Kurz darauf sprach Alambeigi mit Vertreten des Wirtschaftsministeriums und der Investitionsbank Sachsen-Anhalt über eine Bürgschaft und einen Kredit über fünf Millionen Euro. Das Land bat Alambeigi um Geschäftszahlen und ein Konzept für den Standort Genthin. Was er lieferte, waren bunte Bilder und lückenhafte Bilanzen, heißt es aus dem Ministerium. Ein schlüssiges Konzept hat Alambeigi bis heute nicht vorgelegt. Im Ministerium nahm man von einer finanziellen Unterstützung auch Abstand, weil nicht sicherzustellen sei, dass das Geld in Genthin bleibe.

Dubiose Geschäfte mit Unternehmen im Iran


Die Landespolitik ist auch misstrauisch, weil die Alambeigi-Familie mit der Hansa Group in der Vergangenheit in juristischen Grauzonen agierte. Vor einigen Jahren hatte Hansa mehrere gut dotierte Lieferverträge mit der iranischen Firma Sepanir abgeschlossen.

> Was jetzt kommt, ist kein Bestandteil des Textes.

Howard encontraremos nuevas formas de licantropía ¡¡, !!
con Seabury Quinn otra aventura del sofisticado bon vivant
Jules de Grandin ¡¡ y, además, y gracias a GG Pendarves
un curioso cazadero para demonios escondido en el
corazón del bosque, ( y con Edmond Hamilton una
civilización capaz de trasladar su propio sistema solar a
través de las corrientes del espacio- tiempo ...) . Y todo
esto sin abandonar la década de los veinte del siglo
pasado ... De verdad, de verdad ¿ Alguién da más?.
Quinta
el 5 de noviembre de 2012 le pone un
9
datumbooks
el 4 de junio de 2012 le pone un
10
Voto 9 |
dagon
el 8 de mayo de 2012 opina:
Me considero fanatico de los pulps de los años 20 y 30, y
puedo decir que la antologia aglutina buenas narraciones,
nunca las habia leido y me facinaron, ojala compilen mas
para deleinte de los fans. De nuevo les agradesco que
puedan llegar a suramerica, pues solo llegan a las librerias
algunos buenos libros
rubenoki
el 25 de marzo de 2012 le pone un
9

Auf Anweisung des Bundesamts für Wirtschaft und Ausfuhrkontrolle musste Hansa diese Geschäfte im April 2010 stoppen. Doch der Ausfuhrstopp währte nur kurz. Ab Dezember 2010 verschickte Hansa erneut Güter in den Iran. Als neuer Geschäftspartner wurde nun ein Unternehmen mit dem Namen Petrokish benannt. Eine Tarnfirma, wie sich später herausstellte.

Noch bevor Khodayar Alambeigi mit der Hansa Group Geschäfte machte, wollte er den Tourismus im Persischen Golf revolutionieren. Auf der iranischen Insel Kish sollten für 1,7 Milliarden Euro Urlaubsanlagen gebaut werden. Aufträge im Wert von 800 bis 900 Millionen Euro versprach Alambeigi deutschen Unternehmen. Doch 2007 wurde das Projekt eingestellt.

Am Waschmittelwerk in Genthin weist ein gelb-schwarzes Logo am Gebäude noch immer auf den alten Eigentümer hin. Mehr als 50 Mitarbeiter mussten nach der Übernahme gehen. 45 von ihnen sind mittlerweile in einer Transfergesellschaft aufgefangen worden. Darin sollen sie auf den ersten Arbeitsmarkt vorbereitet werden. Im Werk sind derzeit noch rund 100 Mitarbeiter beschäftigt. Gemini hat nach der Übernahme eine Bestandsgarantie abgegeben - bis Ende 2016. Was die wert ist, weiß niemand. Die verbliebenen Mitarbeiter nahmen in Kauf, dass ihre Bezüge für die kommenden fünf Jahre um zehn Prozent gekürzt und auf dem Niveau eingefroren wurden.

Erst im kommenden Jahr rechnet Gemini mit einer normalen Auslastung der Produktion in Genthin. Im Werk werden derzeit sogenannte Tenside hergestellt, die Wasch- und Reinigungsmitteln beigemischt werden und als Weichmacher dienen.

Getec als Rettungsanker für die Energieversorgung


"Ich hoffe, dass es für den Standort ein zukunftsfähiges Konzept gibt", erklärt Thomas Barz, der seit April 2013 Bürgermeister von Genthin ist. Blindes Vertrauen in den neuen Eigentümer hat er nicht. So geht es auch den anderen Unternehmen am Standort. Nach den Querelen mit Gemini planen die ansässigen Firmen, auf dem Gelände des Waschmittelwerks die Energieversorgung umzustellen. Das Magdeburger Energieunternehmen Getec soll künftig die Aufgaben als zentraler Versorger übernehmen.